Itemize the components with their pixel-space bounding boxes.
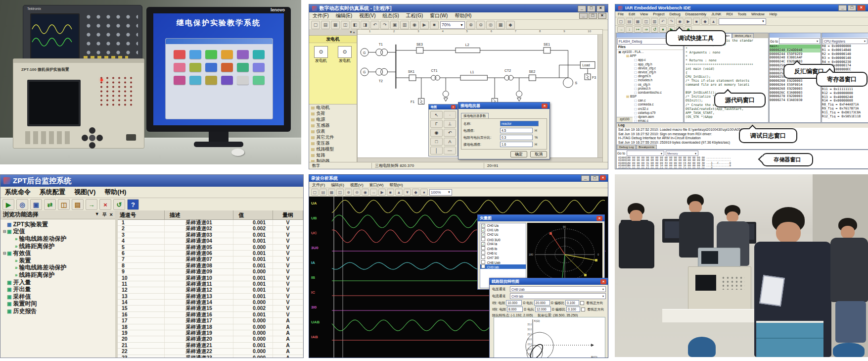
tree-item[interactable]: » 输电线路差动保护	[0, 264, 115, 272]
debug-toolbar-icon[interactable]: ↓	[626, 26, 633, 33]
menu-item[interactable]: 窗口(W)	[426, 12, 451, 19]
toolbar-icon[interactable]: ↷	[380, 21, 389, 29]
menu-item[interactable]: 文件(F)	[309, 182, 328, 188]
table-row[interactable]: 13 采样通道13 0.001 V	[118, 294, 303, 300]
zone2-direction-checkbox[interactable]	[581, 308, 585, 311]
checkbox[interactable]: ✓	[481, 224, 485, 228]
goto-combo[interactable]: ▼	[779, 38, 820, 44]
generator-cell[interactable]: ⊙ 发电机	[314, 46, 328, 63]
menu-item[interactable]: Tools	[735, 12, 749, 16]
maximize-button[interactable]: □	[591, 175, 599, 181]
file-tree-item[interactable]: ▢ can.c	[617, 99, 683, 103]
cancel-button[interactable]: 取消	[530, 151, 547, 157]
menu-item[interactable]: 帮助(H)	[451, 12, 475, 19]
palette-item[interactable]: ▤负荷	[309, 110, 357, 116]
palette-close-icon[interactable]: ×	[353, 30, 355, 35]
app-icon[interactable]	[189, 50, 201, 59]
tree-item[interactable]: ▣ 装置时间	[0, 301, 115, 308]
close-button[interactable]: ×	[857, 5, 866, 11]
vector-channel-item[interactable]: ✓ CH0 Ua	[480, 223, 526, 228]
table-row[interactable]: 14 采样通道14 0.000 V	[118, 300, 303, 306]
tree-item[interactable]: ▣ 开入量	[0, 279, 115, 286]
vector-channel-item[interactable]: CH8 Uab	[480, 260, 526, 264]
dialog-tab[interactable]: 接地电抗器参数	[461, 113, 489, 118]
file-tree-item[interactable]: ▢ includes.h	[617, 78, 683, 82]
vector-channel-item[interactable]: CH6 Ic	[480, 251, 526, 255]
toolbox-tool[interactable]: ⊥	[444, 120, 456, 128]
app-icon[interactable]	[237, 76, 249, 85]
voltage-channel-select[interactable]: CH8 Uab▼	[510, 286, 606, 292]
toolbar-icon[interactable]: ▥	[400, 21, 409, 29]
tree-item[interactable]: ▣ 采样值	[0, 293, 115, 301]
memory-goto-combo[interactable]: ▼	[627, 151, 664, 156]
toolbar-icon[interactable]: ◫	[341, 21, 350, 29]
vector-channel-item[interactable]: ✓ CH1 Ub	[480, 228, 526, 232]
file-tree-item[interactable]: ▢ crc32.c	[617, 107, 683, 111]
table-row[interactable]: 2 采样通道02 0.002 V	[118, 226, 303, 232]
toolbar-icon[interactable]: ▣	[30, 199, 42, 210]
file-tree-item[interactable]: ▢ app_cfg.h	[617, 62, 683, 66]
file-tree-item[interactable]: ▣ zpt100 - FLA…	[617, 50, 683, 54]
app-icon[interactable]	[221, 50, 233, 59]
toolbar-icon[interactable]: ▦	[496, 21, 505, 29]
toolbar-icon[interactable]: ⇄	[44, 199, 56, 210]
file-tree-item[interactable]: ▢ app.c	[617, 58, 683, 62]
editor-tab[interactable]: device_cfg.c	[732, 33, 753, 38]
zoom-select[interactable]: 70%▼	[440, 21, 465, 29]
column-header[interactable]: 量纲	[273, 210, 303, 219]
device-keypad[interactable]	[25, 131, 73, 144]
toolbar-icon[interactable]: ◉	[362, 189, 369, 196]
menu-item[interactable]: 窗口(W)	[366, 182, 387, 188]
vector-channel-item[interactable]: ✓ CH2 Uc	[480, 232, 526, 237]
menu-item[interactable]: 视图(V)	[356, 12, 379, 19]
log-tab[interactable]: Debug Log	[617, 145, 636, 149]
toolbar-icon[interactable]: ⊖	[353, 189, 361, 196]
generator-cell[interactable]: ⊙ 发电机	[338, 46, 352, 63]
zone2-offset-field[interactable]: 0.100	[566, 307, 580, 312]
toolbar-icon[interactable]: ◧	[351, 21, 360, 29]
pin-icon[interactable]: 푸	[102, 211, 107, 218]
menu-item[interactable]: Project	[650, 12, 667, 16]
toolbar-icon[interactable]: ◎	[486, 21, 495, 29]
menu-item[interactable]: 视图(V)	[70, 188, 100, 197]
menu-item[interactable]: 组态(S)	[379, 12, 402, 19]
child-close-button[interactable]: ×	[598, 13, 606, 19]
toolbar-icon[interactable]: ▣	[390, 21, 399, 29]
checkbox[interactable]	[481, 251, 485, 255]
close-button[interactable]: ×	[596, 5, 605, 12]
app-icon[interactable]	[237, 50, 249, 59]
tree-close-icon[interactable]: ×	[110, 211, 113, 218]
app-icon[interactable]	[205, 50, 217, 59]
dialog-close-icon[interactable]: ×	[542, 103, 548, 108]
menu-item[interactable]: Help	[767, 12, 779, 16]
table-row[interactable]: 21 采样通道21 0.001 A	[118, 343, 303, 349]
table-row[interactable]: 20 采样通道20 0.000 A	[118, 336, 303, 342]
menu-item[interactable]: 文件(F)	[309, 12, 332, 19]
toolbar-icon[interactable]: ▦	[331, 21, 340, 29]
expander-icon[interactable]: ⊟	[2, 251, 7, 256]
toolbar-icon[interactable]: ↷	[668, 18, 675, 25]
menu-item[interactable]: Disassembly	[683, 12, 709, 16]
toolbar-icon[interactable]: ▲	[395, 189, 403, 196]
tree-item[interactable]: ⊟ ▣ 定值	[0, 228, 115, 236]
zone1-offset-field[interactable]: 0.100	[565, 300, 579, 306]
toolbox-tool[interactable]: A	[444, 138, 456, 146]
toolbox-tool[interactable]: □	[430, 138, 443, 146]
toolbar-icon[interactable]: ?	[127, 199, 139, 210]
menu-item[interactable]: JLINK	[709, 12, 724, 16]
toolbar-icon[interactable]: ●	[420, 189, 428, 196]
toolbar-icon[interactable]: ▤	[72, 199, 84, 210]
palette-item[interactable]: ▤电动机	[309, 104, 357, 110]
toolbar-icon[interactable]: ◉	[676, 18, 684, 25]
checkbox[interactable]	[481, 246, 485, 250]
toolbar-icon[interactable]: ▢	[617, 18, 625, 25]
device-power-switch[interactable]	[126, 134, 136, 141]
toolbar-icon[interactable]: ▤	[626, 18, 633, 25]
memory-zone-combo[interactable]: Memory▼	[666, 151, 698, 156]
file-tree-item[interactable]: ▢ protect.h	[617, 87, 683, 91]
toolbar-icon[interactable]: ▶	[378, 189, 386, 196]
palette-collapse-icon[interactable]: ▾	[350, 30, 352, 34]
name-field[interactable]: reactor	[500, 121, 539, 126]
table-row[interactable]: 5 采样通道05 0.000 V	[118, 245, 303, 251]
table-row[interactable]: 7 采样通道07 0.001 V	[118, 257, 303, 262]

============================================================

EXERCISE GOAL => Copy out all the lines of the records that include "toolbox".

RESULT FOR THIS TASK =>
toolbox-tool[interactable]: ⊥	[444, 120, 456, 128]
toolbox-tool[interactable]: A	[444, 138, 456, 146]
toolbox-tool[interactable]: □	[430, 138, 443, 146]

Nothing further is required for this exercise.